Plates were then washed selleck kinase inhibitor and Inhibitors,Modulators,Libraries nuclei stained with 10 uM Hoechst 33342 in a fixation solution with 3. 7% formaldehyde. To study cell cycle arrest, HCT116 cells were incubated for 24 h with VLX40. Cells were stained using Cell Cycle Kit I reagents for DNA content and phospho histone H3 staining according to the manufacturers instructions. Primary antibodies specific for phospho histone H3, secondary antibodies DyLight 549 Conjugated Goat anti Rabbit IgG and DAPI dye were used. Processed plates were loaded in the ArrayScan and analyzed. Images were acquired for each fluorescence channel, using suitable filters with 10X or 20X objective and in each well at least 1000 cells were analyzed. Quan tification of apoptosis was performed by measuring caspase 3 activation and nuclear fragmentation, wheras quantification of cell cycle arrest was obtained by nuclear DNA content and phospho histone H3.

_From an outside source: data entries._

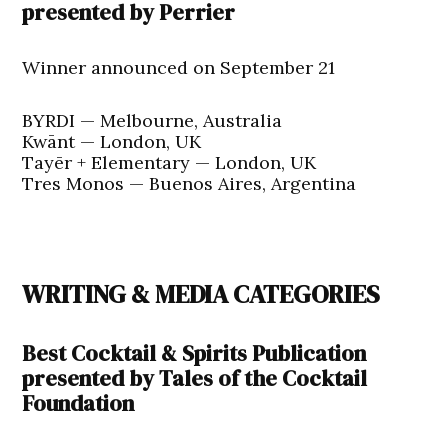
presented by Perrier
Winner announced on September 21
BYRDI — Melbourne, Australia
Kwānt — London, UK
Tayēr + Elementary — London, UK
Tres Monos — Buenos Aires, Argentina
WRITING & MEDIA CATEGORIES
Best Cocktail & Spirits Publication
presented by Tales of the Cocktail
Foundation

Flow cytometry analysis of cell cycle and apoptosis Cells were seeded in 24 well plates 24 h Inhibitors,Modulators,Libraries prior to treatment with different concentrations of VLX40 for 6, 16, 24 and 48 hours. Upon Inhibitors,Modulators,Libraries drug exposure, cells were washed with PBS and stained with Annexin Inhibitors,Modulators,Libraries V FITC according to the instructions of the vendor. Cell cycle analysis was performed by labeling digitonin permeabilized cells with 5 ug/ml propidium iodide. Flow cytometry analysis was performed using a BD LSR II flow cytometer. Phase contrast microscopy Time lapse phase contrast microscopy was performed using an automated IncuCyte phase contrast microscope. MCF 7 cells were plated on 24 well ImageLock plates and immediately placed into the IncuCyte imaging system.
The Inhibitors,Modulators,Libraries chamber is designed to fit into a standard, humidified incubator in an atmosphere of 5% CO2, and a moving objective allows the cell culture to be stationary while images are captured at different positions from well to well. Images were collected at 1 h intervals starting 30 min after placing the plate in the IncuCyte chamber and cells were left to attach for 24 h when drug treatment was performed. Cell density was calculated using the IncuCyte software. Microarray analysis RNA from cell cultures was isolated using RNeasy Mini Kit from Qiagen and immediately stored at 70 C until further use. RNA purity and quality was measured using an ND 1000 spectrophotometer and Bioanalyzer 2100, respectively. Starting from 2 ug of total RNA, gene expression analysis was performed using Genome U133 Plus 2.
0 Arrays according to the GeneChip Expression Analysis Technical Manual. Raw data was nor malized using MAS5. Connectivity Map build 02 contains genome wide expression data for 1,309 compounds. The original protocol using MCF 7 breast cancer cells as described by Lamb et al. was used. Briefly, cells were selleck chemical seeded in a 6 well plate at a density of 0. 4 106 cells per well. Cells were left to attach for 24 h, followed by exposure to either VLX40 at a final concentration of 10 uM, or to vehicle control.